Amazon Redshift Streaming Workshop

Most organisations today agree that data is one of their most important asset and that the ability to act on timely data, sets data-driven organisations apart from their peers. However getting access to real-time data used to require significant investment in terms of acquiring new software or in hiring specialised engineering teams. The new Amazon Redshift streaming ingestion feature aims to democratise streaming analytics with its low-cost and minimal technical skill requirements as it is primarily defined using SQL.

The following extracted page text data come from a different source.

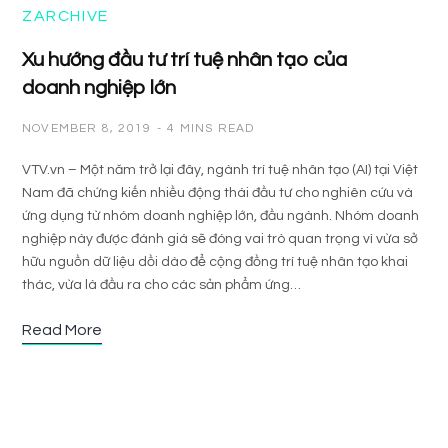
ZARCHIVE
Xu hướng đầu tư trí tuệ nhân tạo của
doanh nghiệp lớn
NOVEMBER 8, 2019
4 MINS READ
VTV.vn – Một năm trở lại đây, ngành trí tuệ nhân tạo (AI) tại Việt
Nam đã chứng kiến nhiều động thái đầu tư cho nghiên cứu và
ứng dụng từ nhóm doanh nghiệp lớn, đầu ngành. Nhóm doanh
nghiệp này được đánh giá sẽ đóng vai trò quan trọng vì vừa sở
hữu nguồn dữ liệu dồi dào để cộng đồng trí tuệ nhân tạo khai
thác, vừa là đầu ra cho các sản phẩm ứng…
Read More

In this workshop, we will build a near-realtime logistics dashboard using Amazon Redshift and Amazon Managed Grafana. Our example will be an operational dashboard for a logistics company that provides situational awareness and augmented intelligence for their operations team. From this dashboard, the team can see the current state of their consignments and their logistics fleet based on events that happened only a few seconds ago. It also shows the consignment delay predictions of a Redshift ML model that helps then proactively respond to disruptions before it even happens.

Solution Overview

This solution is composed of the following components and the provisioning of resources will be automated using the AWS Cloud Development Kit (AWS CDK):

Multiple streaming data sources are simulated through Python code running in our serverless compute service, AWS Lambda.
The streaming events are captured by Amazon Kinesis Data Stream which is a highly scalable serverless streaming data service.
We will then use the Amazon Redshift streaming feature to process and store the streaming data and Redshift ML to predict the likelihood of a consignment getting delayed.
AWS Step Functions will be used for serverless workflow orchestration.
Followed by a consumption layer built on Amazon Managed Grafana where we can visualise the insights and even generate alerts through Amazon Simple Notification Service (SNS) for our operations team.

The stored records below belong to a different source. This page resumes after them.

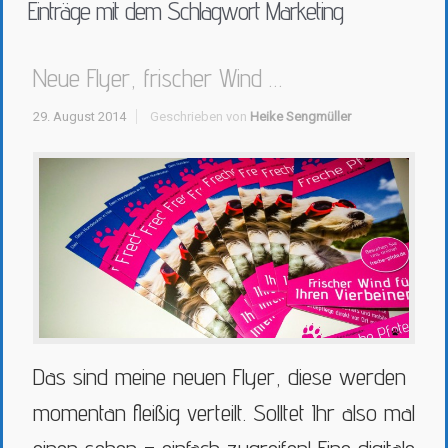
Einträge mit dem Schlagwort
Marketing
Neue Flyer, frischer Wind …
29. August 2014
Geschrieben von
Heike Sengmüller
Das sind meine neuen Flyer, diese werden
momentan fleißig verteilt. Solltet Ihr also mal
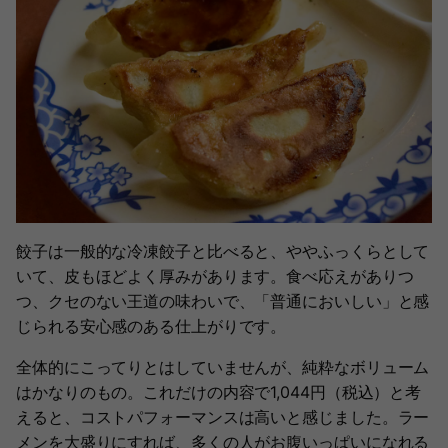
餃子は一般的な冷凍餃子と比べると、ややふっくらとして
いて、皮もほどよく厚みがあります。食べ応えがありつ
つ、クセのない王道の味わいで、「普通においしい」と感
じられる安心感のある仕上がりです。
全体的にこってりとはしていませんが、純粋なボリューム
はかなりのもの。これだけの内容で1,044円（税込）と考
えると、コストパフォーマンスは高いと感じました。ラー
メンを大盛りにすれば、多くの人がお腹いっぱいになれる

Infrastructure Provisioning using CDK and Cloudshell

The AWS Cloud Development Kit (AWS CDK) is an open-source project that allows you to define your cloud infrastructure using familiar programming languages. It leverages high level constructs to represent AWS components to simplify the build process. In this blog, we used Python to define the cloud infrastructure due to its familiarity to many data and analytics professionals.

The project has the following prerequisites:

An AWS account
Amazon Linux 2 with AWS CDK, Docker CLI and Python3 installed. Alternatively, setting up an AWS Cloud9 environment will satisfy this requirement.
Note: In order for you to run this code you will need elevated privileges into the AWS account you are using.

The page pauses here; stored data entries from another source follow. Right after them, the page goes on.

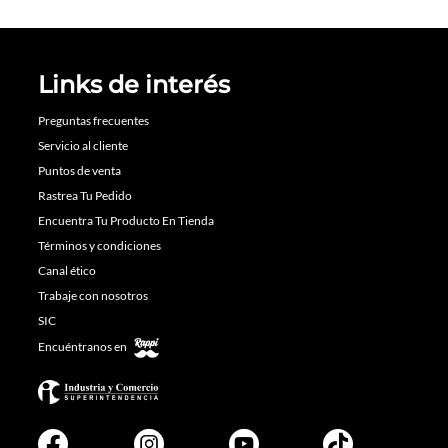
Links de interés
Preguntas frecuentes
Servicio al cliente
Puntos de venta
Rastrea Tu Pedido
Encuentra Tu Producto En Tienda
Términos y condiciones
Canal ético
Trabaje con nosotros
SIC
Encuéntranos en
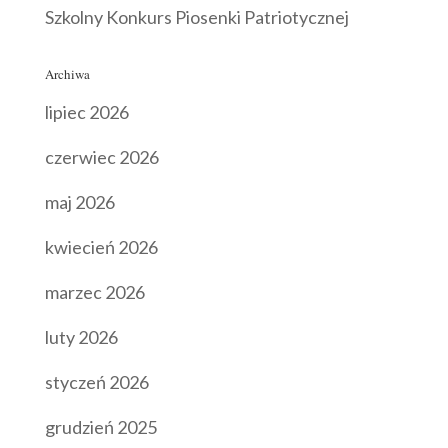
Szkolny Konkurs Piosenki Patriotycznej
Archiwa
lipiec 2026
czerwiec 2026
maj 2026
kwiecień 2026
marzec 2026
luty 2026
styczeń 2026
grudzień 2025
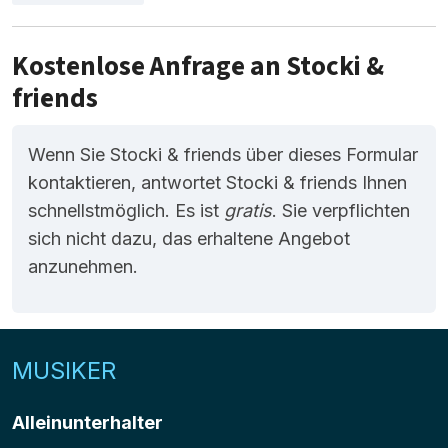
Kostenlose Anfrage an Stocki &
friends
Wenn Sie Stocki & friends über dieses Formular
kontaktieren, antwortet Stocki & friends Ihnen
schnellstmöglich. Es ist
gratis
. Sie verpflichten
sich nicht dazu, das erhaltene Angebot
anzunehmen.
MUSIKER
Alleinunterhalter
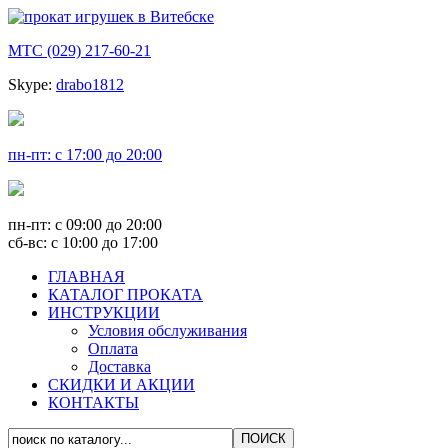
МТС (029) 217-60-21
Skype:
drabo1812
пн-пт: с 17:00 до 20:00
пн-пт: с 09:00 до 20:00
сб-вс: с 10:00 до 17:00
ГЛАВНАЯ
КАТАЛОГ ПРОКАТА
ИНСТРУКЦИИ
Условия обслуживания
Оплата
Доставка
СКИДКИ И АКЦИИ
КОНТАКТЫ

Clone Github repository and install python dependencies.

git clone https://github.com/aws-samples/amazon-redshift-streaming-workshop --branch blog

cd amazon-redshift-streaming-workshop
python3 -m venv .venv
source .venv/bin/activate
pip install -r requirements.txt

Bootstrap CDK. This will set-up the resources required by CDK to deploy into the AWS account. This step is only required if you have not used CDK in the deployment account and region

cdk bootstrap

Deploy all stacks. The entire deployment time will take 10-15 minutes.

cdk deploy IngestionStack
cdk deploy RedshiftStack
cdk deploy StepFunctionStack

Connecting to the Redshift Cluster

Login to the Redshift Query Editor v2 and connect to the redshift cluster using the drop down arrow next to the cluster name.

https://console.aws.amazon.com/sqlworkbench/home

Specify cluster credentials. Select Temporary credentials as the authentication mechanism.

Database: dev

User name: rsstream_user

Click Create connection

Access streaming data using Amazon Redshift streaming ingestion feature

The CDK deployment will provision a Redshift cluster with the appropriate default IAM role to access the Kinesis data stream. We can create an external schema to establish connection between the Redshift cluster and the Kinesis data stream.

CREATE EXTERNAL SCHEMA ext_kinesis FROM KINESIS  
IAM_ROLE default;

A materialized view is used to parse data in the kinesis data stream. In this case, the whole payload is ingested as is and stored using the SUPER data type in Redshift. Data stored in streaming engines are usually in semi-structured format and the SUPER data type provides a fast and efficient way to analyse semi-structured data within Amazon Redshift.

CREATE MATERIALIZED VIEW consignment_stream AS
SELECT approximate_arrival_timestamp,
JSON_PARSE(from_varbyte(kinesis_data, 'utf-8')) as consignment_data FROM ext_kinesis.consignment_stream
WHERE is_utf8(kinesis_data)
AND is_valid_json(from_varbyte(kinesis_data, 'utf-8'));

Refreshing the materialized view invokes Amazon Redshift to read directly from the data stream and load data into the materialized view. This refresh can be done automatically by adding the AUTO REFRESH clause in the materialized view definition. However, in this example, we are orchestrating the end-to-end data pipeline using AWS Step Functions.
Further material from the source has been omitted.